The GHQ-12 mean was 10.7 (SD 5.0, range 0-23) and PCL-C mean was 36.2 (SD 9.7, range 17-69). There was fair internal consistency for the GHQ-12 and PCL-C (Cronbach's alpha coeffecients 0.74 and 0.80, respectively) and significant correlation between the two scales (Pearson's R-correlation 0.47, P<0.001). Qualitative results revealed abundant evidence of stressors, including perceived inadequacy of skills, transportation barriers, lack of medical resources, isolation from family communities, threats of military violence including landmine injury, and early life trauma resulting from conflict and displacement. Medics also discussed mechanisms to manage stressors, including peer support, group-based and individual forms of coping.

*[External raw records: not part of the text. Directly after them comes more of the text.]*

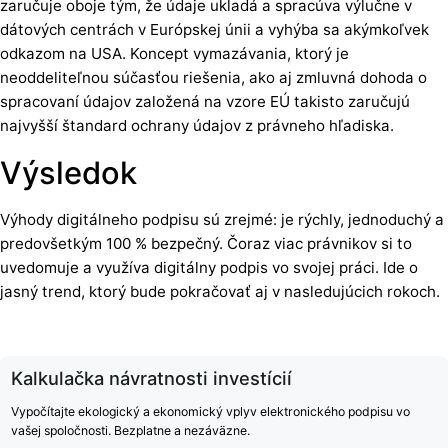
zaručuje oboje tým, že údaje ukladá a spracúva výlučne v
dátových centrách v Európskej únii a vyhýba sa akýmkoľvek
odkazom na USA. Koncept vymazávania, ktorý je
neoddeliteľnou súčasťou riešenia, ako aj zmluvná dohoda o
spracovaní údajov založená na vzore EÚ takisto zaručujú
najvyšší štandard ochrany údajov z právneho hľadiska.
Výsledok
Výhody digitálneho podpisu sú zrejmé: je rýchly, jednoduchý a
predovšetkým 100 % bezpečný. Čoraz viac právnikov si to
uvedomuje a využíva digitálny podpis vo svojej práci. Ide o
jasný trend, ktorý bude pokračovať aj v nasledujúcich rokoch.
Kalkulačka návratnosti investícií
Vypočítajte ekologický a ekonomický vplyv elektronického podpisu vo
vašej spoločnosti. Bezplatne a nezáväzne.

The results suggest significant sources and manifestations of mental distress among this under-studied population. The discrepancy between qualitative evidence of abundant stressors and the comparatively low symptom scores may suggest marked mental resilience among subjects. The observed symptom score means in contrast with the qualitative evidence of abundant stressors may suggest the development of marked mental resilience among subjects. Alternatively, the discrepancy may reflect the inadequacy of standard screening tools not validated for this population and potential cultural inappropriateness of established diagnostic frameworks. The importance of peer-group support as a protective factor suggests that interventions might best serve healthworkers in conflict areas by emphasizing community- and team-based strategies.
在冲突和灾难环境中,医务人员面临心理压力源,这些压力源威胁着他们的福祉,并增加了他们 burnout、抑郁、焦虑和 PTSD 的风险。由于非专业医务人员在这些情况下经常充当主要卫生提供者,因此他们的心理健康对于向受灾人群提供服务至关重要。本研究调查了缅甸东部克伦邦的一群社区卫生工作者,以探讨在资源匮乏的冲突环境中卫生提供者心理困扰的表现。
对 74 名医务人员进行了心理健康筛查调查,采用了 12 项一般健康问卷(GHQ-12)和平民创伤后检查表(PCL-C)。对 30 名医务人员进行了半结构化定性访谈,以调查当地的痛苦习语、痛苦来源、医务人员压力源的支持和管理。
GHQ-12 的平均值为 10.7(SD 5.0,范围 0-23),PCL-C 的平均值为 36.2(SD 9.7,范围 17-69)。GHQ-12 和 PCL-C 的内部一致性良好(Cronbach's alpha 系数分别为 0.74 和 0.80),并且两个量表之间存在显著相关性(Pearson's R 相关系数为 0.47,P<0.001)。定性结果显示压力源丰富的证据,包括技能不足、交通障碍、缺乏医疗资源、与家庭社区隔离、军事暴力的威胁,包括地雷伤害,以及因冲突和流离失所而导致的早期生活创伤。医务人员还讨论了管理压力源的机制,包括同伴支持、基于群体和个人的应对方式。
结果表明,在这个研究不足的人群中存在显著的精神困扰来源和表现。定性证据表明压力源丰富,而症状评分相对较低,这可能表明受试者具有明显的心理适应能力。观察到的症状评分均值与定性证据表明压力源丰富的情况形成对比,这可能表明受试者出现了明显的心理适应能力。或者,这种差异可能反映了标准筛查工具不适用于该人群,以及既定诊断框架的潜在文化不适宜性。同伴群体支持作为保护因素的重要性表明,通过强调社区和团队为基础的策略,干预措施可能会最好地为冲突地区的卫生工作者提供服务。